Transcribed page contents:
=== Section Start ===
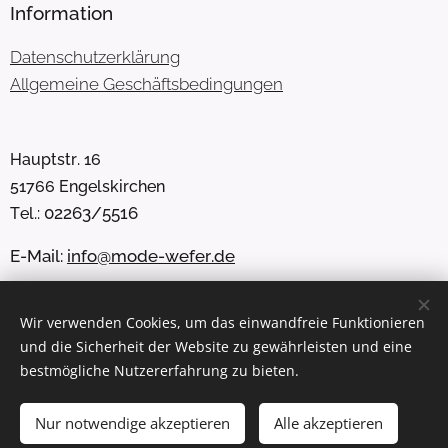
Information
Datenschutzerklärung
Allgemeine Geschäftsbedingungen
Hauptstr. 16
51766 Engelskirchen
02263/5516
Tel.:
E-Mail:
info@mode-wefer.de
Facebook: Jeans Mode Wefer
Wir verwenden Cookies, um das einwandfreie Funktionieren
Instagram: @wefer_jeans_mode
und die Sicherheit der Website zu gewährleisten und eine
Whatsapp: 0173 5454653
bestmögliche Nutzererfahrung zu bieten.
Nur notwendige akzeptieren
Alle akzeptieren
Cookies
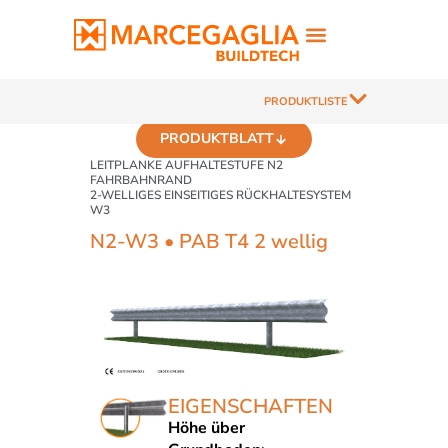
PRODUKTLISTE
PRODUKTBLATT
LEITPLANKE AUFHALTESTUFE N2
FAHRBAHNRAND
2-WELLIGES EINSEITIGES RÜCKHALTESYSTEM
W3
N2-W3 • PAB T4 2 wellig
EIGENSCHAFTEN
Höhe über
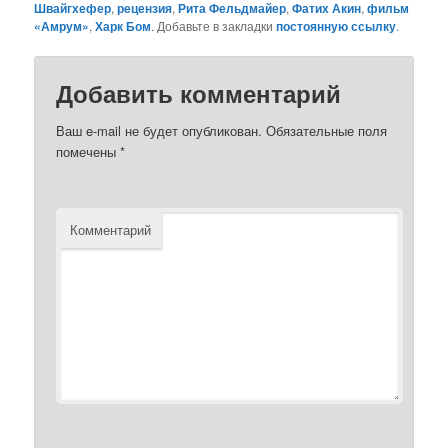
Швайгхефер
,
рецензия
,
Рита Фельдмайер
,
Фатих Акин
,
фильм
«Амрум»
,
Харк Бом
. Добавьте в закладки
постоянную ссылку
.
Добавить комментарий
Ваш e-mail не будет опубликован.
Обязательные поля
помечены
*
Комментарий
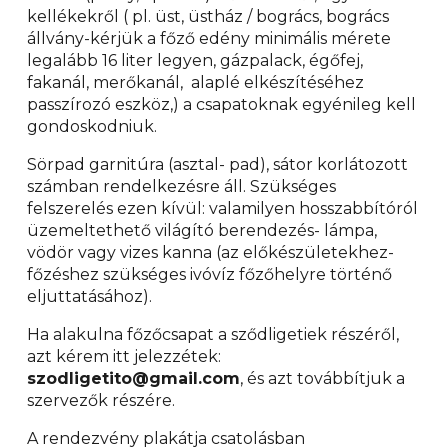
kellékekről ( pl. üst, üstház / bogrács, bogrács
állvány-kérjük a főző edény minimális mérete
legalább 16 liter legyen, gázpalack, égőfej,
fakanál, merőkanál, alaplé elkészítéséhez
passzírozó eszköz,) a csapatoknak egyénileg kell
gondoskodniuk.
Sörpad garnitúra (asztal- pad), sátor korlátozott
számban rendelkezésre áll. Szükséges
felszerelés ezen kívül: valamilyen hosszabbítóról
üzemeltethető világító berendezés- lámpa,
vödör vagy vizes kanna (az előkészületekhez-
főzéshez szükséges ivóvíz főzőhelyre történő
eljuttatásához).
Ha alakulna főzőcsapat a sződligetiek részéről,
azt kérem itt jelezzétek:
szodligetito@gmail.com
, és azt továbbítjuk a
szervezők részére.
A rendezvény plakátja csatolásban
=== Section End ===
Exercise: Some lines above contain the word "akzeptieren". Copy each of them.

Exercise answer:
Nur notwendige akzeptieren
Alle akzeptieren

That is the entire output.